The Alzheimer's Association has broken this down further, describing
seven stages along a continuum of cognitive decline based on symptom
severity - from a state of no impairment, through mild and moderate
decline, and eventually reaching "very severe decline."
It is not usually until stage four that a diagnosis is clear - here it
is called mild or early-stage Alzheimer's disease, and "a careful
medical interview should be able to detect clear-cut symptoms in several
areas." Mild Alzheimer;s Disease (early stage) In the early stages of Alzheimer's, a person may function
independently. He or she may still drive, work and be part of social
activities. Despite this, the person may feel as if he or she is having
memory lapses, such as forgetting familiar words or the location of
everyday objects. Friends, family or neighbors begin to notice difficulties. During a
detailed medical interview, doctors may be able to detect problems in
memory or concentration. Common difficulties include:
Problems coming up with the right word or name
Trouble remembering names when introduced to new people
Having greater difficulty performing tasks in social or work settings
Forgetting material that one has just read
Losing or misplacing a valuable object
Increasing trouble with planning or organizing
Moderate Alzheimer's Disease (middle stage)
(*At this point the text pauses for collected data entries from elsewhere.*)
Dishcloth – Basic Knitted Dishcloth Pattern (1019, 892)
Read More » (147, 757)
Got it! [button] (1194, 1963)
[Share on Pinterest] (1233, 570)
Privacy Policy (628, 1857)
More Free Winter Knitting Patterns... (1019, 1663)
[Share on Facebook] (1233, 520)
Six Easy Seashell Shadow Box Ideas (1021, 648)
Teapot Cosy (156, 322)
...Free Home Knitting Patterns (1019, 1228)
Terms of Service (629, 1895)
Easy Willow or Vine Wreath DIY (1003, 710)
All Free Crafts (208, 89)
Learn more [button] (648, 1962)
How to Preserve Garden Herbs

Moderate Alzheimer's is typically the longest stage and can last for
many years. As the disease progresses, the person with Alzheimer's will
require a greater level of care. You may notice the person with Alzheimer's confusing words, getting
frustrated or angry, or acting in unexpected ways, such as refusing to
bathe. Damage to nerve cells in the brain can make it difficult to
express thoughts and perform routine tasks. At this point, symptoms will be noticeable to others and may include:
Forgetfulness of events or about one's own personal history
Feeling moody or withdrawn, especially in socially or mentally challenging situations
Being unable to recall their own address or telephone number or the high school or college from which they graduated
Confusion about where they are or what day it is
The need for help choosing proper clothing for the season or the occasion
Trouble controlling bladder and bowels in some individuals
Changes in sleep patterns, such as sleeping during the day and becoming restless at night
An increased risk of wandering and becoming lost
Personality and behavioral changes, including suspiciousness and
delusions or compulsive, repetitive behavior like hand-wringing or
tissue shredding
Severe Alzheimer's Disease (late stage)
In the final stage of this disease, individuals lose the ability to
respond to their environment, to carry on a conversation and,
eventually, to control movement. They may still say words or phrases,
but communicating pain becomes difficult. As memory and cognitive skills
continue to worsen, personality changes may take place and individuals
need extensive help with daily activities. At this stage, individuals may:
Require full-time, around-the-clock assistance with daily personal care
Lose awareness of recent experiences as well as of their surroundings
Require high levels of assistance with daily activities and personal care
Experience changes in physical abilities, including the ability to walk, sit and, eventually, swallow
Have increasing difficulty communicating
Become vulnerable to infections, especially pneumonia
How common is Alzheimer's Disease?
In the US, the most recent census has enabled researchers to give estimates
of how many people have Alzheimer's disease. In 2010, some 4.7 million
people of 65 years of age and older were living with Alzheimer's disease
in the US.
The 2013 statistical report
from the Alzheimer's Association gives a proportion of the population
affected - just over a tenth of people in the over-65 age group have the
disease in the US. In the over-85s, the proportion goes up to about a
third.
Information on this page is provided for interest only on a "best efforts" basis and does not constitute personal advice. Always discuss medical conditions and related matters with your doctor.